Cuando el doctor Tróccoli dijo “señora, le queda poco”, le pregunté cuánto era poco. Me contestó que, en Europa, al día de hoy —aunque cada vez menos—, aparecen artefactos explosivos lanzados de la Segunda Guerra Mundial, y que, a pesar del tiempo transcurrido, esos aparatos aún pueden explotar. “Usted es como uno de esos”, cerró la frase.
Empecé a llorar ahí nomás. Necesitaba un abrazo, pero no había nadie para dármelo. Los últimos dos años, tras la muerte de Federico, la pelea con mi hermano y la partida de Azul —mi única hija— al exterior, me había sentido sola. Pero nunca tanto como en ese momento.
Ahí mismo, el doctor me comentó que había unas nuevas prácticas experimentales para casos como el que me ocurría a mí, que podían probarse gratis.
—¿En qué…? —interrumpí mi pregunta para que mi voz no sonara tomada por el llanto y, después de contenerlo, retomé—. ¿En qué consiste el tratamiento?
—En su caso, lo que haríamos es poner una mezcla de ácidos sobre determinados puntos del cuerpo y, sobre esas superficies, se liberan descargas eléctricas de muy baja intensidad… prácticamente nulas —dijo mientras gesticulaba con una mano en el aire.
—¿Ácido? —habré preguntado en voz alta.
—Sí, son unos ácidos artificiales. Esto es una tecnología probada en Denver por un equipo de la Universidad de… —no dijo cuál—. En nuestro caso, aplicamos la mezcla de ácidos, que contiene ADN y ARN, entre otros, producidos en Trinidad y Tobago.
—¿No era de Denver?
—La tecn… la idea es de Denver. Lo demás… Pero no se preocupe que es todo seguro. Tenemos un gel de hongos de pino por si hay que apagar algún incendio.

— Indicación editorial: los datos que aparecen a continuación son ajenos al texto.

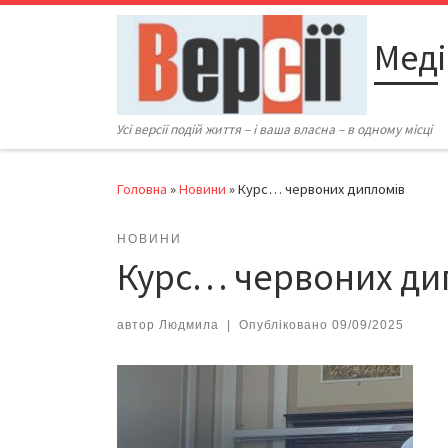
Перейти до вмісту
Меді
Усі версії подій життя – і ваша власна – в одному місці
Головна
»
Новини
»
Курс… червоних дипломів
НОВИНИ
Курс… червоних ди
автор
Людмила
|
Опубліковано
09/09/2025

Acepté. La llamé a mi hija ahí en el consultorio porque el tratamiento me lo harían en ese momento. Ella me sugirió no hacerlo y me dijo que le gustaría estar para acompañarme. No le creí.
En el quirófano, yo tenía anestesia local en muñecas, tobillos, ingles hombros. Una tela separaba mi cabeza del resto de mi cuerpo y la intervención, pero podía escuchar todo lo que decían.
Después de comentarme el doctor Tróccoli que empezaba el tratamiento, ordenó:
—Ácido —y escuché ruido de que me aplicaban algo—. Descarga —una máquina hizo ruidos electrónicos y no sentí nada—. Descarga —repitió—. Gel de hongos.
—Tiene fuego —escuché que susurró otro.
—Gel —repitió el doctor—. Apagalo.
—No funciona.
—¡Apagalo, boludo! —gritó el doctor.